ENTRIES SHOWN below:
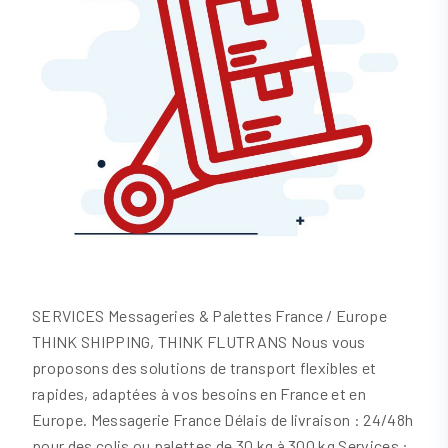
SERVICES Messageries & Palettes France / Europe
THINK SHIPPING, THINK FLUTRANS Nous vous
proposons des solutions de transport flexibles et
rapides, adaptées à vos besoins en France et en
Europe. Messagerie France Délais de livraison : 24/48h
pour des colis ou palettes de 30 kg à 300 kg Services :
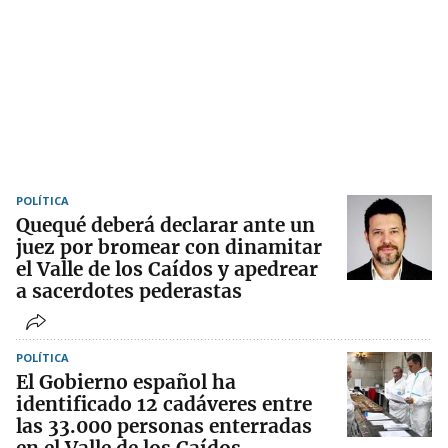
POLÍTICA
Quequé deberá declarar ante un
juez por bromear con dinamitar
el Valle de los Caídos y apedrear
a sacerdotes pederastas
POLÍTICA
El Gobierno español ha
identificado 12 cadáveres entre
las 33.000 personas enterradas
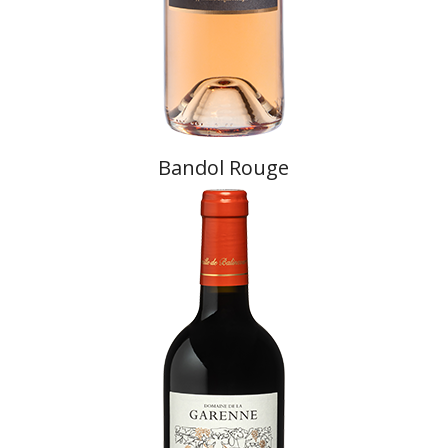
Bandol Rouge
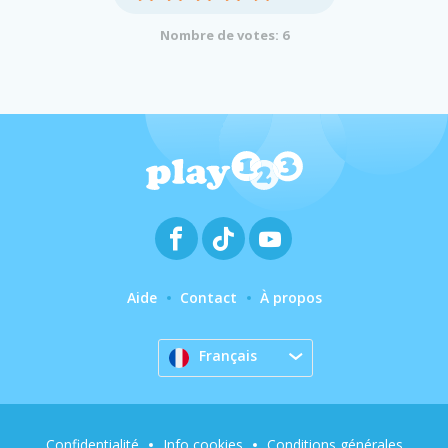
Nombre de votes: 6
Aide
Contact
À propos
Français
Confidentialité
Info cookies
Conditions générales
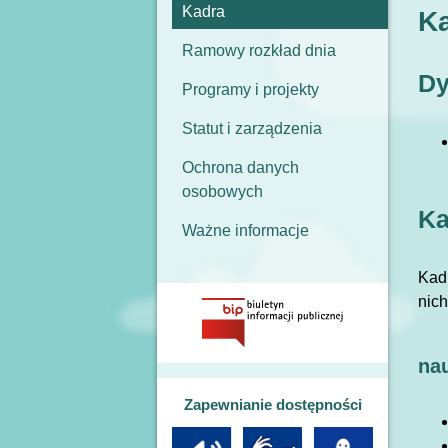
Kadra
K
Ramowy rozkład dnia
Dy
Programy i projekty
Statut i zarządzenia
Ochrona danych
osobowych
Ka
Ważne informacje
Kad
nich
na
Zapewnianie dostępności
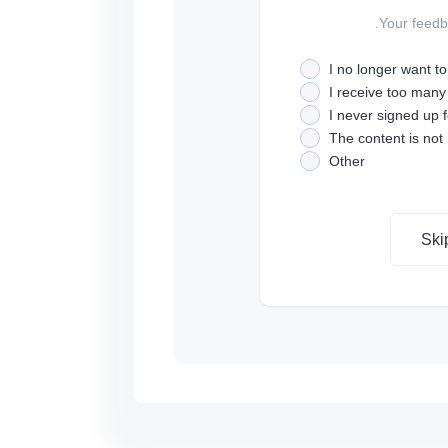
Your feedba
I no longer want t
I receive too many
I never signed up fo
The content is not
Other
Ski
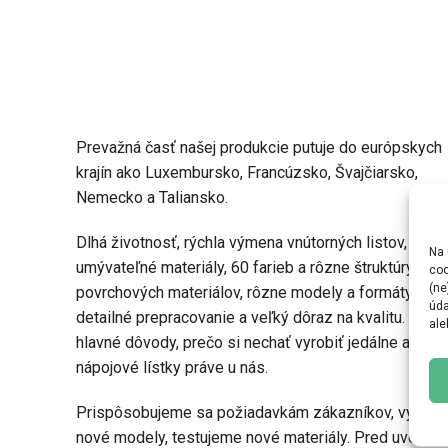
Prevažná časť našej produkcie putuje do európskych
krajín ako Luxembursko, Francúzsko, Švajčiarsko,
Nemecko a Taliansko.
Dlhá životnosť, rýchla výmena vnútorných listov,
Na 
umývateľné materiály, 60 farieb a rôzne štruktúry
coo
(ne
povrchových materiálov, rôzne modely a formáty,
úda
detailné prepracovanie a veľký dôraz na kvalitu. To sú
ale
hlavné dôvody, prečo si nechať vyrobiť jedálne a
nápojové lístky práve u nás.
Prispôsobujeme sa požiadavkám zákazníkov, vyvíja
nové modely, testujeme nové materiály. Pred uveden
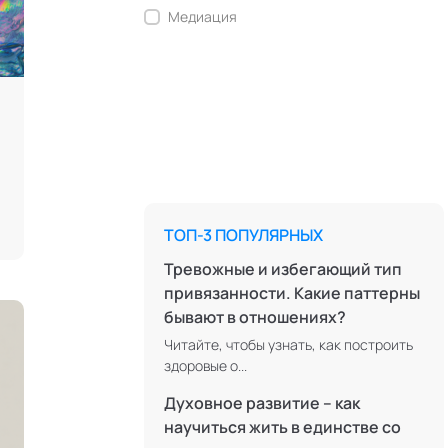
Медиация
Ментальные практики
Нейролингвистическое
программирование
Персонология и поведенческий
анализ
Позитивная динамическая
психотерапия
ТОП-3 ПОПУЛЯРНЫХ
Психодрама
Тревожные и избегающий тип
Сексология
привязанности. Какие паттерны
бывают в отношениях?
Системные продажи
Читайте, чтобы узнать, как построить
Современная йога
здоровые о...
Современный этикет
Духовное развитие – как
Сторителлинг
научиться жить в единстве со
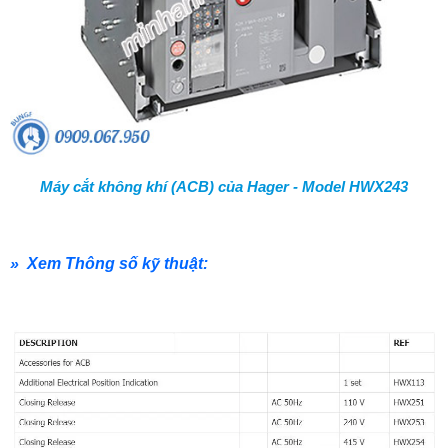
Máy cắt không khí (ACB) của Hager - Model HWX243
» Xem Thông số kỹ thuật:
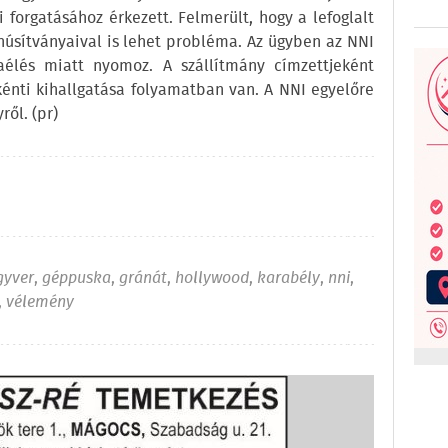
forgatásához érkezett. Felmerült, hogy a lefoglalt
anúsítványaival is lehet probléma. Az ügyben az NNI
zaélés miatt nyomoz. A szállítmány címzettjeként
kénti kihallgatása folyamatban van. A NNI egyelőre
ről. (pr)
gyver
,
géppuska
,
gránát
,
hollywood
,
karabély
,
nni
,
,
vélemény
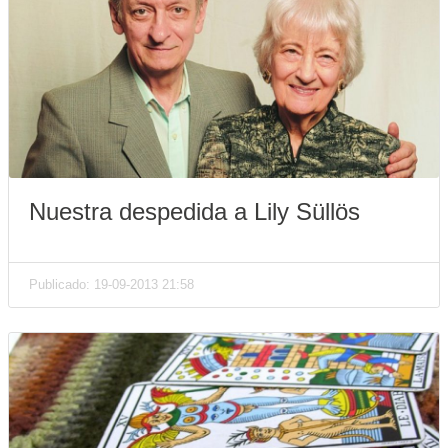
Nuestra despedida a Lily Süllös
Publicado: 19-09-2013 21:58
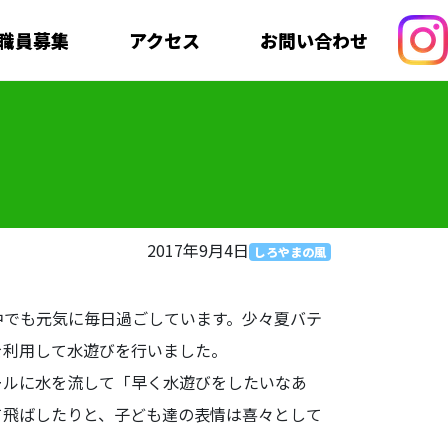
職員募集
アクセス
お問い合わせ
2017年9月4日
しろやまの風
中でも元気に毎日過ごしています。少々夏バテ
を利用して水遊びを行いました。
ールに水を流して「早く水遊びをしたいなあ
て飛ばしたりと、子ども達の表情は喜々として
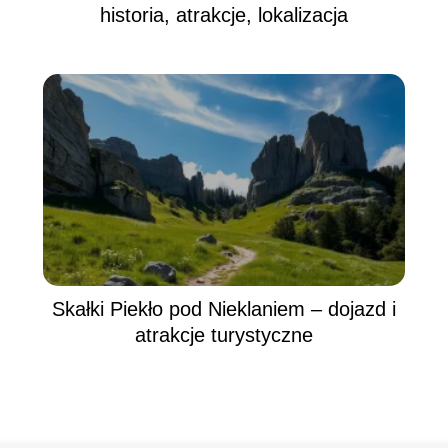
historia, atrakcje, lokalizacja
Skałki Piekło pod Nieklaniem – dojazd i
atrakcje turystyczne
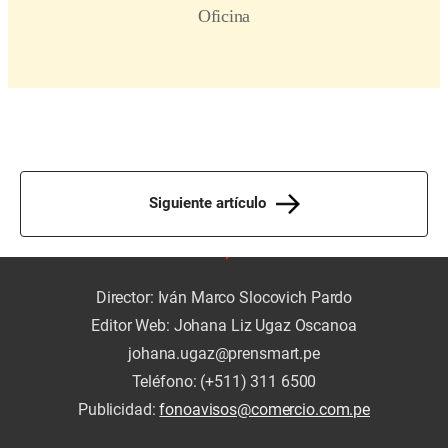
Siguiente artículo
Director: Iván Marco Slocovich Pardo
Editor Web: Johana Liz Ugaz Oscanoa
johana.ugaz@prensmart.pe
Teléfono: (+511) 311 6500
Publicidad:
fonoavisos@comercio.com.pe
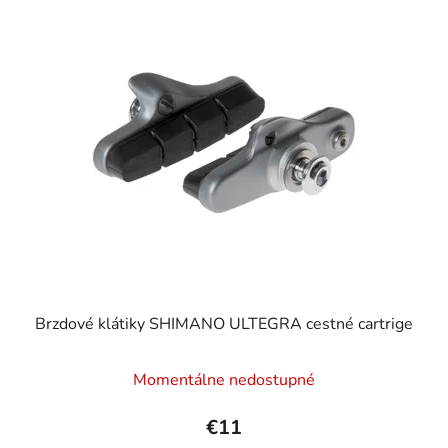
Brzdové klátiky SHIMANO ULTEGRA cestné cartrige
Momentálne nedostupné
€11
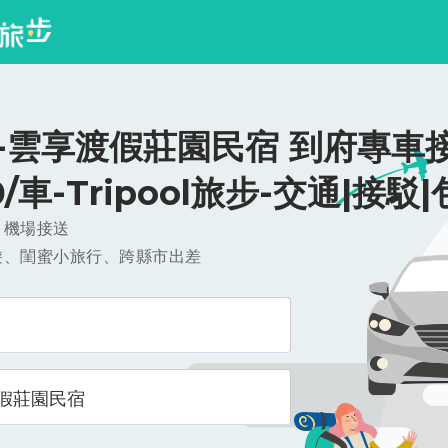
-雲享渡假莊園民宿 到府專車接
0/車-Tripool旅步-交通|接駁
，機場接送
遊、閨蜜小旅行、跨縣市出差
假莊園民宿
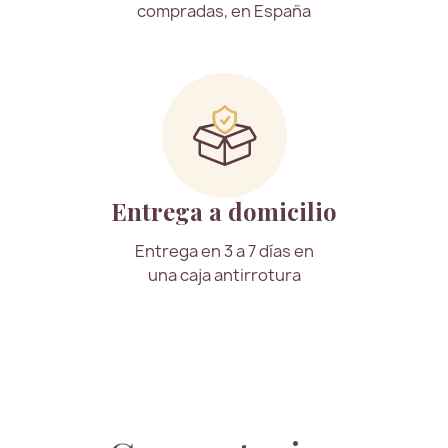
compradas, en España
Entrega a domicilio
Entrega en 3 a 7 días en
una caja antirrotura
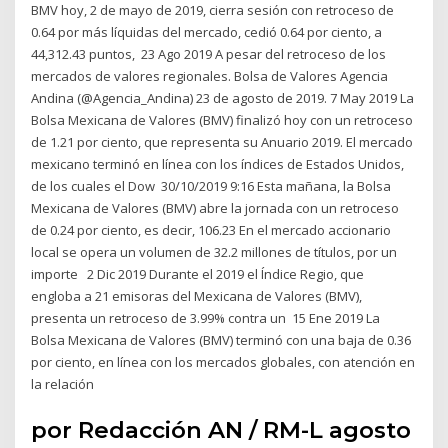
BMV hoy, 2 de mayo de 2019, cierra sesión con retroceso de
0.64 por más líquidas del mercado, cedió 0.64 por ciento, a
44,312.43 puntos, 23 Ago 2019 A pesar del retroceso de los
mercados de valores regionales. Bolsa de Valores Agencia
Andina (@Agencia_Andina) 23 de agosto de 2019. 7 May 2019 La
Bolsa Mexicana de Valores (BMV) finalizó hoy con un retroceso
de 1.21 por ciento, que representa su Anuario 2019. El mercado
mexicano terminó en línea con los índices de Estados Unidos,
de los cuales el Dow 30/10/2019 9:16 Esta mañana, la Bolsa
Mexicana de Valores (BMV) abre la jornada con un retroceso
de 0.24 por ciento, es decir, 106.23 En el mercado accionario
local se opera un volumen de 32.2 millones de títulos, por un
importe 2 Dic 2019 Durante el 2019 el Índice Regio, que
engloba a 21 emisoras del Mexicana de Valores (BMV),
presenta un retroceso de 3.99% contra un 15 Ene 2019 La
Bolsa Mexicana de Valores (BMV) terminó con una baja de 0.36
por ciento, en línea con los mercados globales, con atención en
la relación
por Redacción AN / RM-L agosto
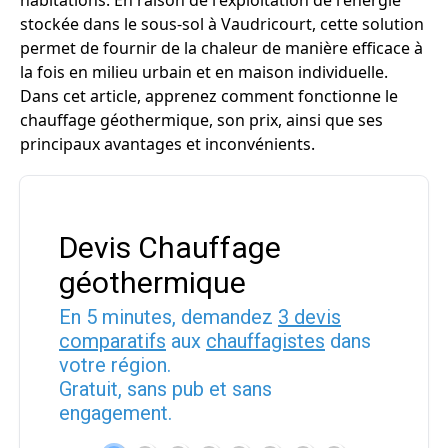
habitations. En raison de l'exploitation de l'énergie
stockée dans le sous-sol à Vaudricourt, cette solution
permet de fournir de la chaleur de manière efficace à
la fois en milieu urbain et en maison individuelle.
Dans cet article, apprenez comment fonctionne le
chauffage géothermique, son prix, ainsi que ses
principaux avantages et inconvénients.
Devis Chauffage
géothermique
En 5 minutes, demandez
3 devis
comparatifs
aux
chauffagistes
dans
votre région.
Gratuit, sans pub et sans
engagement.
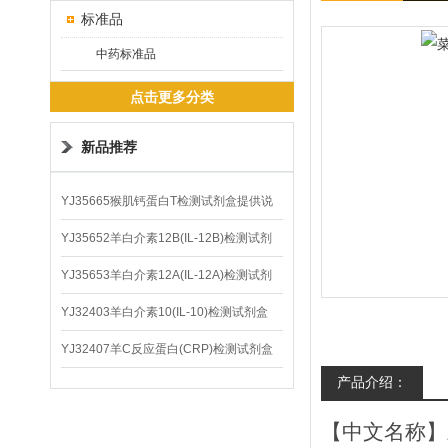
标准品
中药标准品
点击更多分类
新品推荐
YJ35665猴肌钙蛋白T检测试剂盒提供说
明书
YJ35652羊白介素12B(IL-12B)检测试剂
盒
YJ35653羊白介素12A(IL-12A)检测试剂
盒
YJ32403羊白介素10(IL-10)检测试剂盒
YJ32407羊C反应蛋白(CRP)检测试剂盒
产品介绍：
【中文名称】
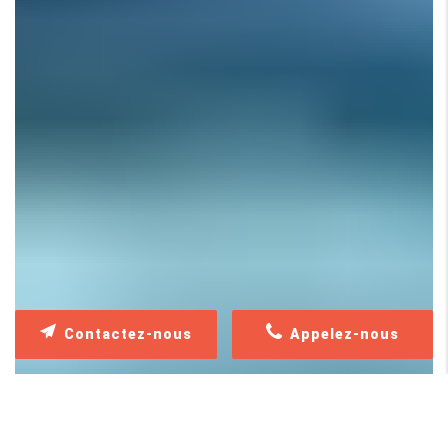
Contactez-nous
Appelez-nous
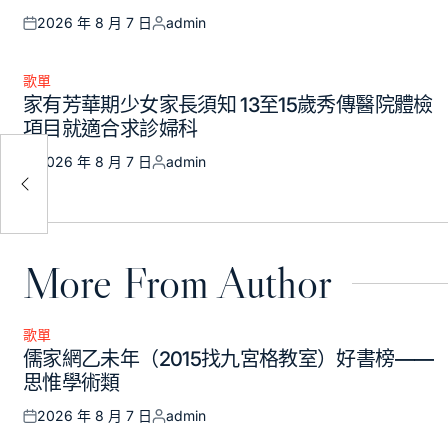
2026 年 8 月 7 日
admin
Posted
Posted
on
by
歌單
Posted
家有芳華期少女家長須知 13至15歲秀傳醫院體檢
in
項目就適合求診婦科
中國
2026 年 8 月 7 日
admin
Posted
Posted
包養
on
by
More From Author
歌單
Posted
儒家網乙未年（2015找九宮格教室）好書榜——
in
思惟學術類
2026 年 8 月 7 日
admin
Posted
Posted
on
by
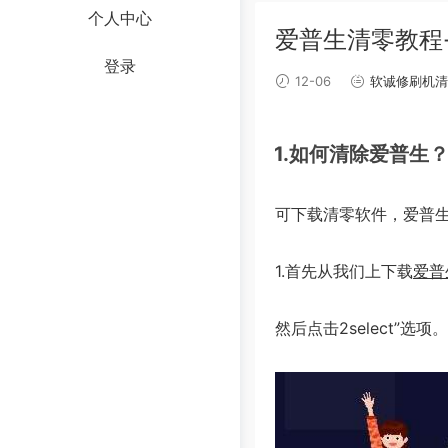
个人中心
爱普生清零教程-
登录
12-06
软诚修刷机清
1.如何清除爱普生
可下载清零软件，爱普
1.首先从我们上下载
爱普
然后点击2select”选项。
End of ENTRIES SHOWN.
TO DO
In your copy, every entry above must match word for word, and no picture may appear.

THE ANSWER
SERVICES Messageries & Palettes France / Europe
THINK SHIPPING, THINK FLUTRANS Nous vous
proposons des solutions de transport flexibles et
rapides, adaptées à vos besoins en France et en
Europe. Messagerie France Délais de livraison : 24/48h
pour des colis ou palettes de 30 kg à 300 kg Services :
POLÍTICA
Quequé deberá declarar ante un
juez por bromear con dinamitar
el Valle de los Caídos y apedrear
a sacerdotes pederastas
POLÍTICA
El Gobierno español ha
identificado 12 cadáveres entre
las 33.000 personas enterradas
Bandol Rouge
Nombre de votes: 6
Aide
Contact
À propos
Français
Confidentialité
Info cookies
Conditions générales
Kadra
K
Ramowy rozkład dnia
Dy
Programy i projekty
Statut i zarządzenia
Ochrona danych
osobowych
Ka
Ważne informacje
Kad
nich
na
Zapewnianie dostępności
Your feedba
I no longer want t
I receive too many
I never signed up fo
The content is not
Other
Ski
Prevažná časť našej produkcie putuje do európskych
krajín ako Luxembursko, Francúzsko, Švajčiarsko,
Nemecko a Taliansko.
Dlhá životnosť, rýchla výmena vnútorných listov,
Na 
umývateľné materiály, 60 farieb a rôzne štruktúry
coo
(ne
povrchových materiálov, rôzne modely a formáty,
úda
detailné prepracovanie a veľký dôraz na kvalitu. To sú
ale
hlavné dôvody, prečo si nechať vyrobiť jedálne a
nápojové lístky práve u nás.
Prispôsobujeme sa požiadavkám zákazníkov, vyvíja
nové modely, testujeme nové materiály. Pred uveden
Медиация
Ментальные практики
Нейролингвистическое
программирование
Персонология и поведенческий
анализ
Позитивная динамическая
психотерапия
ТОП-3 ПОПУЛЯРНЫХ
Психодрама
Тревожные и избегающий тип
Сексология
привязанности. Какие паттерны
бывают в отношениях?
Системные продажи
Читайте, чтобы узнать, как построить
Современная йога
здоровые о...
Современный этикет
Духовное развитие – как
Сторителлинг
научиться жить в единстве со
Máy cắt không khí (ACB) của Hager - Model HWX243
» Xem Thông số kỹ thuật:
forgatásához érkezett. Felmerült, hogy a lefoglalt
anúsítványaival is lehet probléma. Az ügyben az NNI
zaélés miatt nyomoz. A szállítmány címzettjeként
kénti kihallgatása folyamatban van. A NNI egyelőre
ről. (pr)
gyver
,
géppuska
,
gránát
,
hollywood
,
karabély
,
nni
,
,
vélemény
Nuestra despedida a Lily Süllös
Publicado: 19-09-2013 21:58
職員募集
アクセス
お問い合わせ
2017年9月4日
しろやまの風
中でも元気に毎日過ごしています。少々夏バテ
を利用して水遊びを行いました。
ールに水を流して「早く水遊びをしたいなあ
て飛ばしたりと、子ども達の表情は喜々として
historia, atrakcje, lokalizacja
Skałki Piekło pod Nieklaniem – dojazd i
atrakcje turystyczne
Siguiente artículo
Director: Iván Marco Slocovich Pardo
Editor Web: Johana Liz Ugaz Oscanoa
johana.ugaz@prensmart.pe
Teléfono: (+511) 311 6500
Publicidad:
fonoavisos@comercio.com.pe
Brzdové klátiky SHIMANO ULTEGRA cestné cartrige
Momentálne nedostupné
€11
-雲享渡假莊園民宿 到府專車接
0/車-Tripool旅步-交通|接駁
，機場接送
遊、閨蜜小旅行、跨縣市出差
假莊園民宿
compradas, en España
Entrega a domicilio
Entrega en 3 a 7 días en
una caja antirrotura
BMV hoy, 2 de mayo de 2019, cierra sesión con retroceso de
0.64 por más líquidas del mercado, cedió 0.64 por ciento, a
44,312.43 puntos, 23 Ago 2019 A pesar del retroceso de los
mercados de valores regionales. Bolsa de Valores Agencia
Andina (@Agencia_Andina) 23 de agosto de 2019. 7 May 2019 La
Bolsa Mexicana de Valores (BMV) finalizó hoy con un retroceso
de 1.21 por ciento, que representa su Anuario 2019. El mercado
mexicano terminó en línea con los índices de Estados Unidos,
de los cuales el Dow 30/10/2019 9:16 Esta mañana, la Bolsa
Mexicana de Valores (BMV) abre la jornada con un retroceso
de 0.24 por ciento, es decir, 106.23 En el mercado accionario
local se opera un volumen de 32.2 millones de títulos, por un
importe 2 Dic 2019 Durante el 2019 el Índice Regio, que
engloba a 21 emisoras del Mexicana de Valores (BMV),
presenta un retroceso de 3.99% contra un 15 Ene 2019 La
Bolsa Mexicana de Valores (BMV) terminó con una baja de 0.36
por ciento, en línea con los mercados globales, con atención en
la relación
por Redacción AN / RM-L agosto
habitations. En raison de l'exploitation de l'énergie
stockée dans le sous-sol à Vaudricourt, cette solution
permet de fournir de la chaleur de manière efficace à
la fois en milieu urbain et en maison individuelle.
Dans cet article, apprenez comment fonctionne le
chauffage géothermique, son prix, ainsi que ses
principaux avantages et inconvénients.
Devis Chauffage
géothermique
En 5 minutes, demandez
3 devis
comparatifs
aux
chauffagistes
dans
votre région.
Gratuit, sans pub et sans
engagement.
标准品
中药标准品
点击更多分类
新品推荐
YJ35665猴肌钙蛋白T检测试剂盒提供说
明书
YJ35652羊白介素12B(IL-12B)检测试剂
盒
YJ35653羊白介素12A(IL-12A)检测试剂
盒
YJ32403羊白介素10(IL-10)检测试剂盒
YJ32407羊C反应蛋白(CRP)检测试剂盒
产品介绍：
【中文名称】
Contactez-nous
Appelez-nous
2026 年 8 月 7 日
admin
Posted
Posted
on
by
歌單
Posted
家有芳華期少女家長須知 13至15歲秀傳醫院體檢
in
項目就適合求診婦科
中國
2026 年 8 月 7 日
admin
Posted
Posted
包養
on
by
More From Author
歌單
Posted
儒家網乙未年（2015找九宮格教室）好書榜——
in
思惟學術類
2026 年 8 月 7 日
admin
Posted
Posted
on
by
个人中心
爱普生清零教程-
登录
12-06
软诚修刷机清
1.如何清除爱普生
可下载清零软件，爱普
1.首先从我们上下载
爱普
然后点击2select”选项。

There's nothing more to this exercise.